Pour une raison non expliquée, il faisait assez chaud dans la voiture où je me trouvais. Une demi-heure avant l’arrivée à Paris, une jeune femme anglaise portant un uniforme Eurostar est passée dans la travée pour nous expliquer que la climatisation était tombée en panne dans notre voiture, et que nous étions donc en droit de réclamer un dédommagement sous forme d’un trajet gratuit (en période creuse).
Devant la relative apathie des voyageurs – la chaleur n’était pas franchement insupportable –, elle a essayé d’expliquer plus précisément quelle démarche suivre pour obtenir ce dédommagement. Elle n’a pas eu beaucoup de réactions, soit parce que les voyageurs n’envisageaient pas avec plaisir ces démarches administratives, soit que, comme ma voisine, ils aient finalement apprécié un train où on ne se gelait pas…

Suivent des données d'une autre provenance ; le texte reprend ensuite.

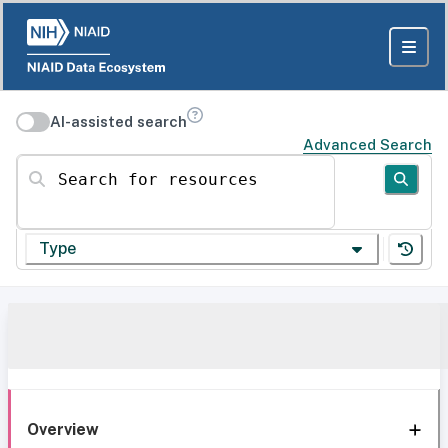
AI-assisted search
Advanced Search
Search for resources
Type
Overview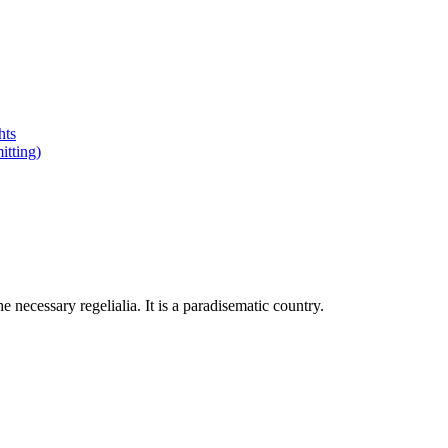
hts
tting)
 necessary regelialia. It is a paradisematic country.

Dix minutes avant l’arrivée gare du Nord, la jeune femme est revenue à la charge pour essayer d’intéresser les gens à sa compensation. Un comportement sans doute un peu étonnant pour beaucoup de sociétés, qui se seraient félicitées de n’avoir pas trop de réclamations. Finalement la jeune femme s’est mise à nous expliquer que cette proposition faisait partie de la démarche d’excellence d’Eurostar, et que si nous n’y répondions pas, cela revenait à nier la valeur de ces efforts et, grosso modo, à refuser le lien que la marque essayait de nouer avec ses clients. En somme, l’indifférence était pour eux une insulte plus difficile à accepter que la manifestation d’une déception ou la mise en évidence d’un problème dans le service. Belle leçon de communication…
j’ai étais séduit par cette démarche de communication et cette conception de la satisfaction client qui met l’indifférence du client au rang d’insatisfaction,voir méme de mécontentement.Voilà une bonne formule de communication qui ne laisse pas le client indifférent.
Je dirais plutôt que cette hôtesse a été mal briefée et mal formée. Avant d’insister lourdement, elle aurait dû se demander si sa démarche tombait bien ou faisait flop. Un peu de jugement et de finesse ne nuisent pas dans la relation client…
Eurostar a fait mieux depuis. Je davais me rendre de Londres à Paris sur le dernier Eurostar en partance le Dimanche 14 Septembre (3 jours aprés l’incendie). Eurostar l’a tout simplement annulé, sans tenter de me prévenir, ni par e-mail ni sur mon portable, malgré toutes les informations que j’ai fourni au moment de la réservation en ligne. Si je n’avais pas anticipé, à cause d’un mauvais pressentiment, j’aurais manqué mon train et n’aurais pu animer un séminaire (30 personnes) le lendemain.
Avant de prétendre avoir une démarche d’excellence, Eurostar devrait commencer par comprendre tout simplement le concept de service et celui de client !
Chers amis, je pense que c’est là l’esprit hélas répandu dans nos têtes à nous, Européens, et qui essaime, doit-on le constater, chez les anglo-saxons (peut-on espérer que germains et scandinaves en soient préservés!)consistant à se répandre en excuses au lieu de chercher à n’avoir à le faire, loin en amont, en évitant simplement les bourdes!